Welcome to the d3m_michigan_primitives wiki!

Performance

Last updated: 2/7/2020

This section keeps track of the expected performance of each pipeline, as well as how it ranked on the leaderboard.

  • Pipeline: Name of pipeline
  • Metric: The metric used for scoring on the dataset
  • Score: The score obtained by our pipeline
  • Baseline: The score obtained by the baseline pipeline
  • Commit: The commit used to obtain our score
Pipeline Metric Score Baseline Commit
EKSSOneHundredPlantsMarginPipeline NORMALIZED_MUTUAL_INFORMATION 0.8277211761287837 0.816731 d040be3fc7070669a081df53d9e5117a2349234d
GRASTAAutoMPGPipeline MEAN_SQUARED_ERROR 828.1976218564781 7.37077 d040be3fc7070669a081df53d9e5117a2349234d
GRASTAAutoPricePipeline MEAN_SQUARED_ERROR 7846794.96320418 6985720 d040be3fc7070669a081df53d9e5117a2349234d
KSSOneHundredPlantsMarginPipeline NORMALIZED_MUTUAL_INFORMATION 0.8050467420628115 0.816731 d040be3fc7070669a081df53d9e5117a2349234d
OWLRegressionAutoPricePipeline MEAN_SQUARED_ERROR 5387819.182395744 6985720 d040be3fc7070669a081df53d9e5117a2349234d
SSCADMMOneHundredPlantsMarginPipeline NORMALIZED_MUTUAL_INFORMATION 0.6651953038636657 0.816731 d040be3fc7070669a081df53d9e5117a2349234d
SSCCVXOneHundredPlantsMarginPipeline NORMALIZED_MUTUAL_INFORMATION 0.7627863380916519 0.816731 d040be3fc7070669a081df53d9e5117a2349234d
SSCOMPOneHundredPlantsMarginPipeline NORMALIZED_MUTUAL_INFORMATION 0.5807331371730341 0.816731 d040be3fc7070669a081df53d9e5117a2349234d

Baseline methods

This section describes the baseline algorithm for each dataset of interest.

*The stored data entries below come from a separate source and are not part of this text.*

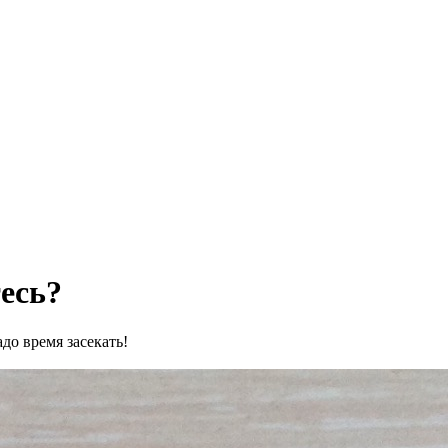
есь?
адо время засекать!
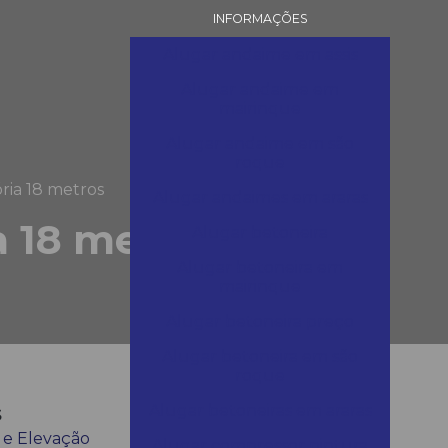
INFORMAÇÕES
Alugar andaime em assis
Alugar andaime em
mairinque
Alugar andaime em são
roque
ria 18 metros
Alugar andaimes em araras
a 18 metros
Alugar betoneira
Alugar betoneira em
mairinque
Alugar betoneira preço
Alugar betoneira em são
roque
s
Alugar betoneiras em araras
 e Elevação
Alugar compressor pintura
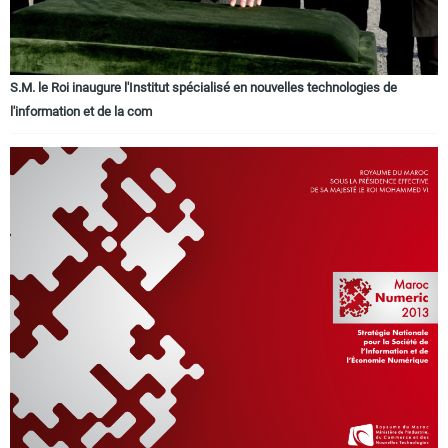
S.M. le Roi inaugure l'Institut spécialisé en nouvelles technologies de
l'information et de la com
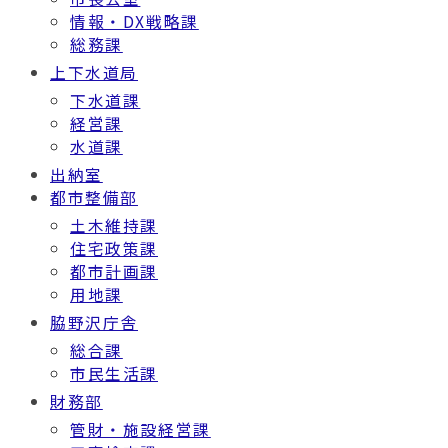
情報・DX戦略課
総務課
上下水道局
下水道課
経営課
水道課
出納室
都市整備部
土木維持課
住宅政策課
都市計画課
用地課
脇野沢庁舎
総合課
市民生活課
財務部
管財・施設経営課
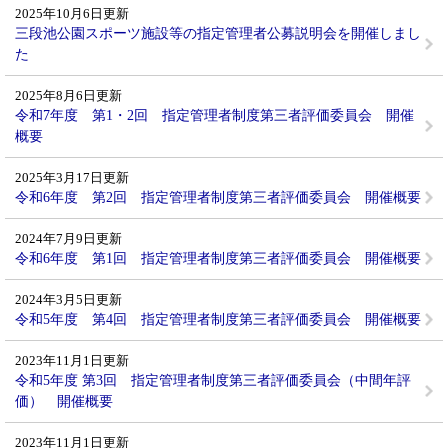
2025年10月6日更新
三段池公園スポーツ施設等の指定管理者公募説明会を開催しまし
た
2025年8月6日更新
令和7年度 第1・2回 指定管理者制度第三者評価委員会 開催
概要
2025年3月17日更新
令和6年度 第2回 指定管理者制度第三者評価委員会 開催概要
2024年7月9日更新
令和6年度 第1回 指定管理者制度第三者評価委員会 開催概要
2024年3月5日更新
令和5年度 第4回 指定管理者制度第三者評価委員会 開催概要
2023年11月1日更新
令和5年度 第3回 指定管理者制度第三者評価委員会（中間年評
価） 開催概要
2023年11月1日更新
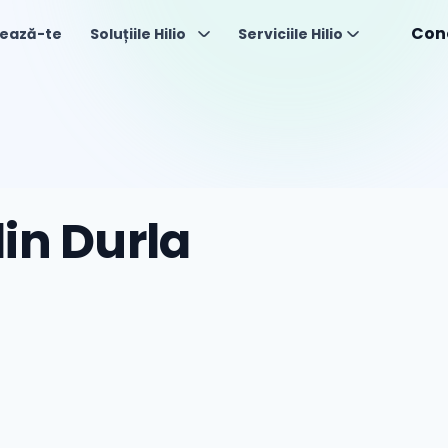
Con
ează-te
Soluțiile Hilio
Serviciile Hilio
in Durla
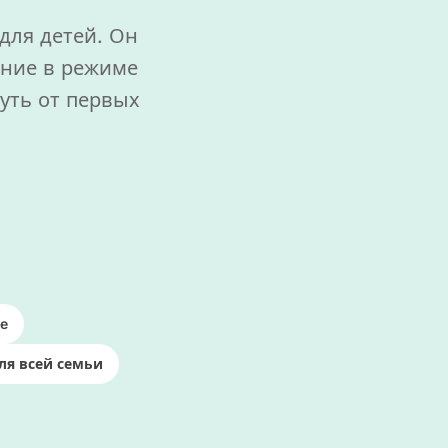
для детей. Он
ение в режиме
уть от первых
ce
ля всей семьи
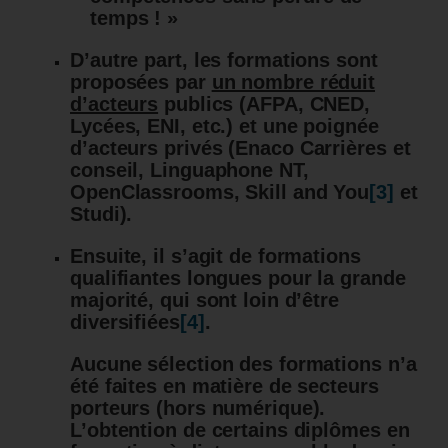
temps ! »
D’autre part, les formations sont
proposées par
un nombre réduit
d’acteurs
publics (AFPA, CNED,
Lycées, ENI, etc.) et une poignée
d’acteurs privés (
Enaco Carrières et
conseil, Linguaphone NT,
OpenClassrooms, Skill and You
[3]
et
Studi
).
Ensuite, il s’agit de formations
qualifiantes longues pour la grande
majorité, qui sont loin d’être
diversifiées
[4]
.
Aucune sélection des formations n’a
été faites en matière de secteurs
porteurs (hors numérique).
L’obtention de certains diplômes en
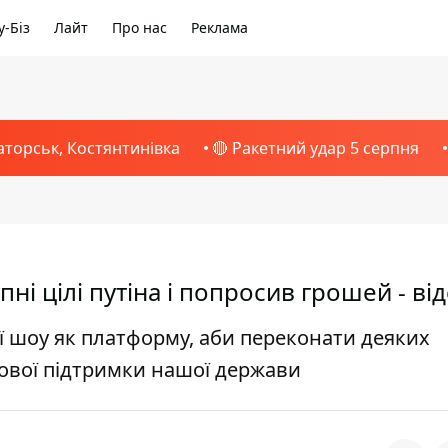
-Біз
Лайт
Про нас
Реклама
аторськ, Костянтинівка
🔴 Ракетний удар 5 серпня
ні цілі путіна і попросив грошей - ві
ї шоу як платформу, аби переконати деяких
ової підтримки нашої держави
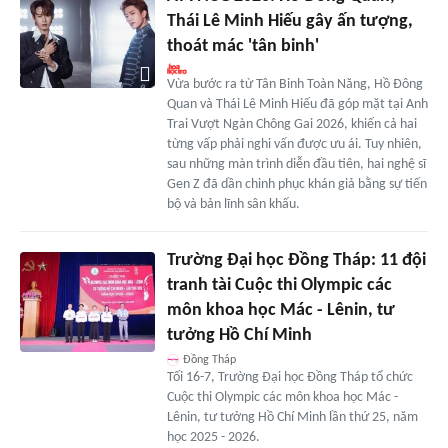
Thái Lê Minh Hiếu gây ấn tượng,
thoát mác 'tân binh'
Vừa bước ra từ Tân Binh Toàn Năng, Hồ Đông
Quan và Thái Lê Minh Hiếu đã góp mặt tại Anh
Trai Vượt Ngàn Chông Gai 2026, khiến cả hai
từng vấp phải nghi vấn được ưu ái. Tuy nhiên,
sau những màn trình diễn đầu tiên, hai nghệ sĩ
Gen Z đã dần chinh phục khán giả bằng sự tiến
bộ và bản lĩnh sân khấu.
Trường Đại học Đồng Tháp: 11 đội
tranh tài Cuộc thi Olympic các
môn khoa học Mác - Lênin, tư
tưởng Hồ Chí Minh
Đồng Tháp
Tối 16-7, Trường Đại học Đồng Tháp tổ chức
Cuộc thi Olympic các môn khoa học Mác -
Lênin, tư tưởng Hồ Chí Minh lần thứ 25, năm
học 2025 - 2026.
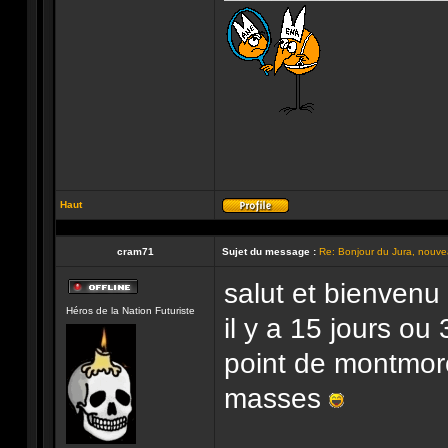
Haut
Profil
cram71
Sujet du message :
Re: Bonjour du Jura, nouvea
salut et bienvenu
Hors-
Héros de la Nation Futuriste
ligne
il y a 15 jours ou
point de montmoro
masses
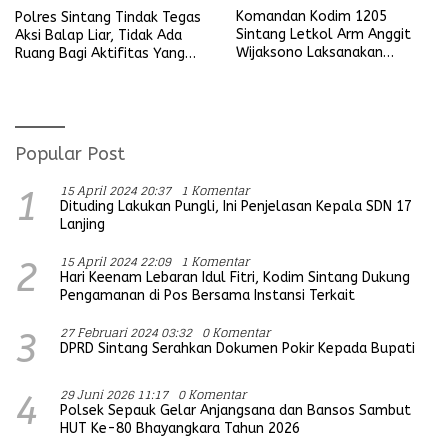
Komandan Kodim 1205
Polres Sintang Tindak Tegas
Sintang Letkol Arm Anggit
Aksi Balap Liar, Tidak Ada
Wijaksono Laksanakan
Ruang Bagi Aktifitas Yang
Kunjungan Kerja ke Wilayah
Mengganggu Ketertiban
Koramil
Umum
Popular Post
15 April 2024 20:37
1 Komentar
1
Dituding Lakukan Pungli, Ini Penjelasan Kepala SDN 17
Lanjing
15 April 2024 22:09
1 Komentar
2
Hari Keenam Lebaran Idul Fitri, Kodim Sintang Dukung
Pengamanan di Pos Bersama Instansi Terkait
27 Februari 2024 03:32
0 Komentar
3
DPRD Sintang Serahkan Dokumen Pokir Kepada Bupati
29 Juni 2026 11:17
0 Komentar
4
Polsek Sepauk Gelar Anjangsana dan Bansos Sambut
HUT Ke-80 Bhayangkara Tahun 2026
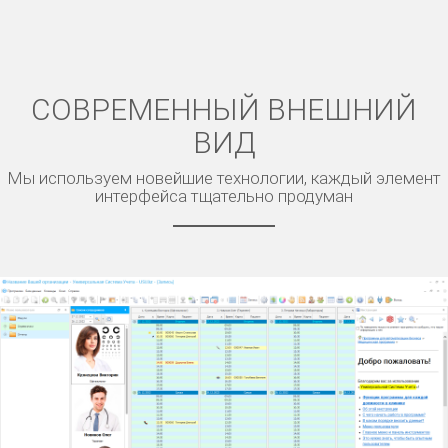
СОВРЕМЕННЫЙ ВНЕШНИЙ
ВИД
Мы используем новейшие технологии, каждый элемент
интерфейса тщательно продуман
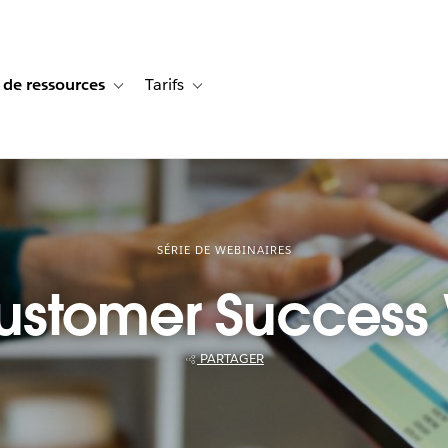
 de ressources
Tarifs
s de cas
vigation for Solutions
Toggle sub-navigation for Centre de ressources
Toggle sub-navigation for Tarifs
SÉRIE DE WEBINAIRES
Customer Success
PARTAGER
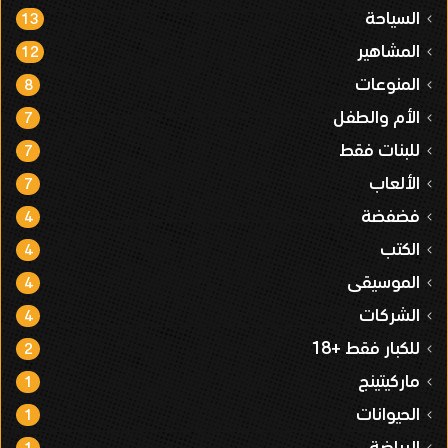
السياحة
13
المشاهير
12
المنوعات
8
الأم والطفل
7
للبنات فقط
7
الألعاب
7
فضفضة
4
الكتب
4
الموسيقى
4
الشركات
4
للكبار فقط +18
2
ماركيتينج
1
الحيوانات
1
الرياضة
1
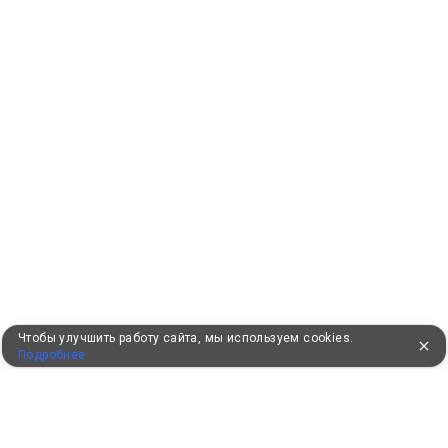
Чтобы улучшить работу сайта, мы используем cookies.
Подробнее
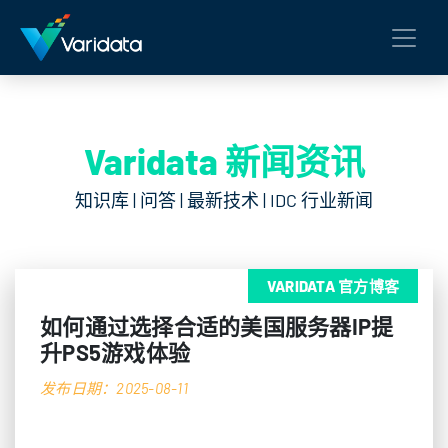
Varidata 新闻资讯
知识库 | 问答 | 最新技术 | IDC 行业新闻
VARIDATA 官方博客
如何通过选择合适的美国服务器IP提
升PS5游戏体验
发布日期：2025-08-11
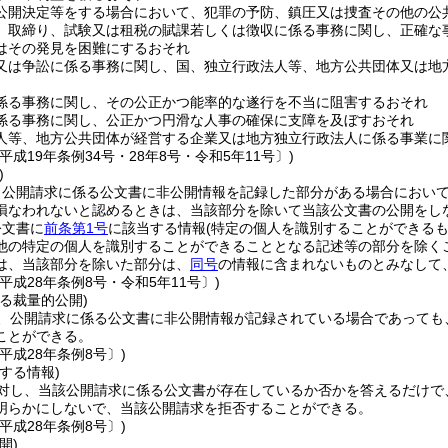
公開決定等をする場合において、犯罪の予防、鎮圧又は捜査その他の公
、取締り、試験又は租税の賦課若しくは徴収に係る事務に関し、正確な
はその発見を困難にするおそれ
又は争訟に係る事務に関し、国、独立行政法人等、地方公共団体又は地
係る事務に関し、その公正かつ能率的な遂行を不当に阻害するおそれ
係る事務に関し、公正かつ円滑な人事の確保に支障を及ぼすおそれ
人等、地方公共団体が経営する企業又は地方独立行政法人に係る事業に
平成19年条例34号・28年8号・令和5年11号〕)
)
、公開請求に係る公文書に非公開情報を記録した部分がある場合におい
損なわれないと認めるときは、当該部分を除いて当該公文書の公開をし
公文書に
前条第1号
に該当する情報
(特定の個人を識別することができるも
他の特定の個人を識別することができることとなる記述等の部分を除く
は、当該部分を除いた部分は、
同号
の情報に含まれないものとみなして
平成28年条例8号・令和5年11号〕)
る裁量的公開)
、公開請求に係る公文書に非公開情報が記録されている場合であっても
ことができる。
平成28年条例8号〕)
する情報)
対し、当該公開請求に係る公文書が存在しているか否かを答えるだけで
明らかにしないで、当該公開請求を拒否することができる。
平成28年条例8号〕)
開)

These were determined from reading the "solution" folder inside each dataset. For example, the baseline for 196_autoMpg_MIN_METADATA was found under /z/mid/D3M/datasets/seed_datasets_current/196_autoMpg_MIN_METADATA/196_autoMpg_solution.

196_autoMpg_MIN_METADATA

  1. Impute missing values, normalize numerical values, etc.
  2. Select features from lasso regression with scikit-learn
  3. Fit selected features with SGD linear regressor

LL0_207_autoPrice_MIN_METADATA

  1. Impute missing values, normalize numerical values, etc.
  2. Selects some top-performing features using SelectPercentile from scikit-learn
  3. Fit selected features with SGD linear regressor

1491_one_hundred_plants_margin_clust

  1. Impute missing values, normalize numerical values, etc.
  2. Do K-means with 100 clusters with scikit-learn

22_handgeometry_MIN_METADATA

  1. Subtract mean hand image
  2. Extract pool5/7x7_s1 activations from DeepHand DNN model via Caffe
  3. Fit activations with SVR

How to print from a primitive when running a pipeline

These instructions only work when used inside a primitive definition (example), NOT a pipeline definition (example).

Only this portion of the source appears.